Contrastive Representation Learning

Contrastive learning operationalizes a simple principle: augmented views of the same object should land close in representation space, while views from different objects should be well separated.

InfoNCE objective

Given an anchor $i$, a positive pair $j$, and negatives from the rest of the batch, SimCLR optimizes an InfoNCE-style objective:

$$\ell_{i,j} = -\log \frac{\exp(\mathrm{sim}(z_i, z_j)/\tau)}{\sum_{k \neq i} \exp(\mathrm{sim}(z_i, z_k)/\tau)}.$$

The temperature $\tau$ controls how sharply the softmax separates positives from negatives.
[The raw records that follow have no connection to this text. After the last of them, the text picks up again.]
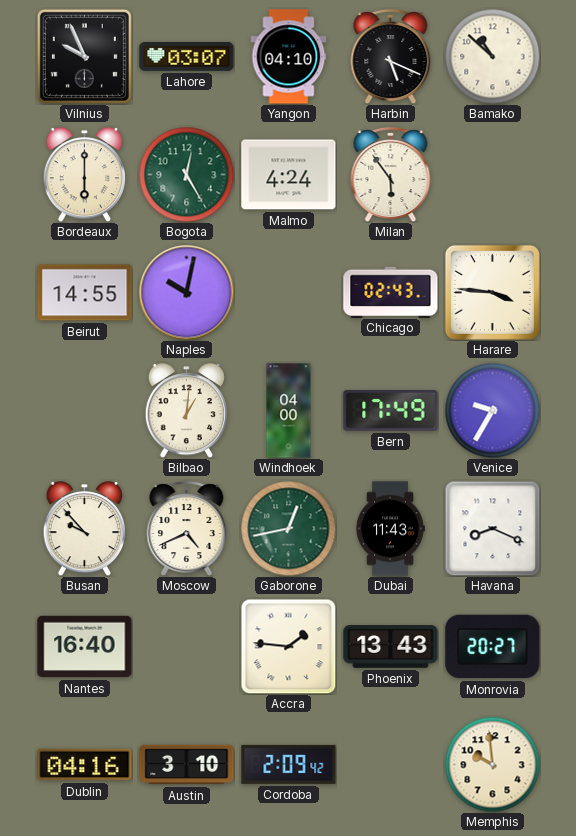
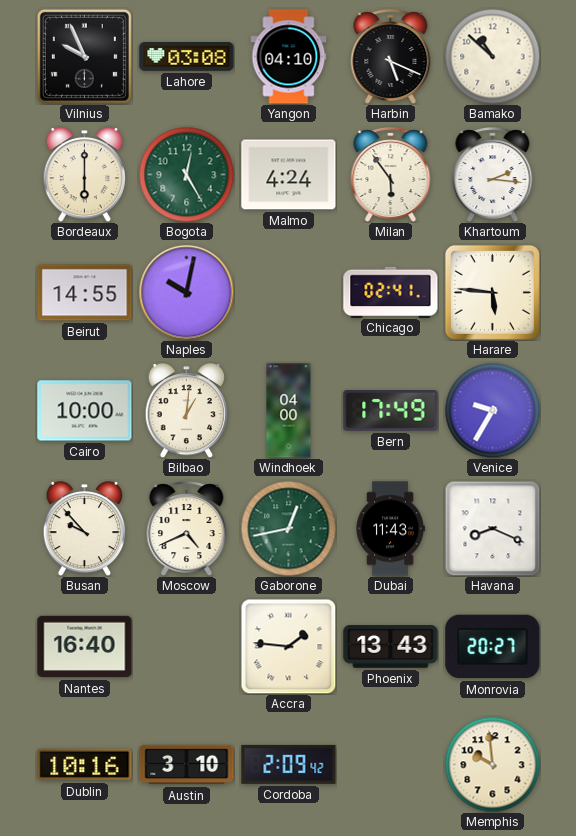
Lahore: 03:07 -> 03:08
Khartoum: none -> 2:16
Chicago: 02:43 -> 02:41
Harare: 3:46 -> 5:46
Cairo: none -> 10:00
Dublin: 04:16 -> 10:16
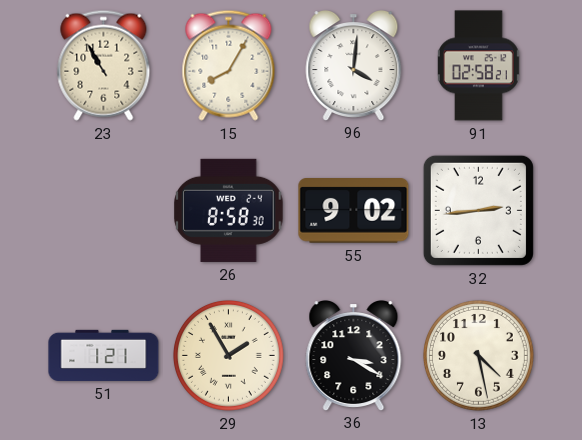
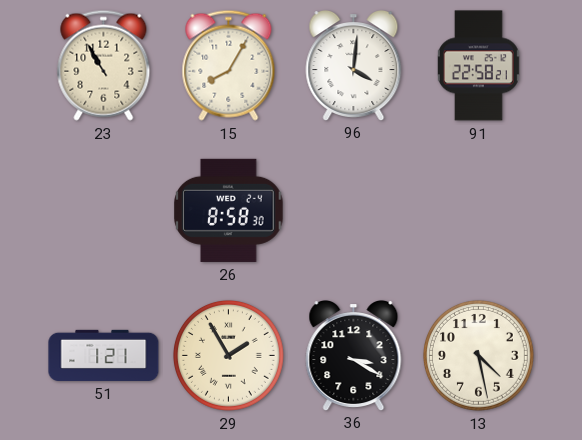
91: 02:58 -> 22:58
55: 9:02 -> none
32: 2:44 -> none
In practice, the choice of augmentations is often as important as the loss itself because augmentations define which invariances the representation should learn.

Alignment and uniformity

A useful geometric interpretation is that the objective balances two tendencies: align positives and distribute embeddings broadly on the hypersphere. Good representations are not only close for matched views; they are also globally spread enough to avoid collapse.

Implementation sketch

views_a = augment(batch)
views_b = augment(batch)
z_a = F.normalize(projector(encoder(views_a)), dim=-1)
z_b = F.normalize(projector(encoder(views_b)), dim=-1)
logits = z_a @ z_b.T / temperature
labels = torch.arange(batch.size(0), device=batch.device)
loss = F.cross_entropy(logits, labels)

Contrastive learning matters beyond vision. The same logic appears in language, audio, time series, and biosignal pretraining, especially when labels are expensive and augmentations reflect domain knowledge.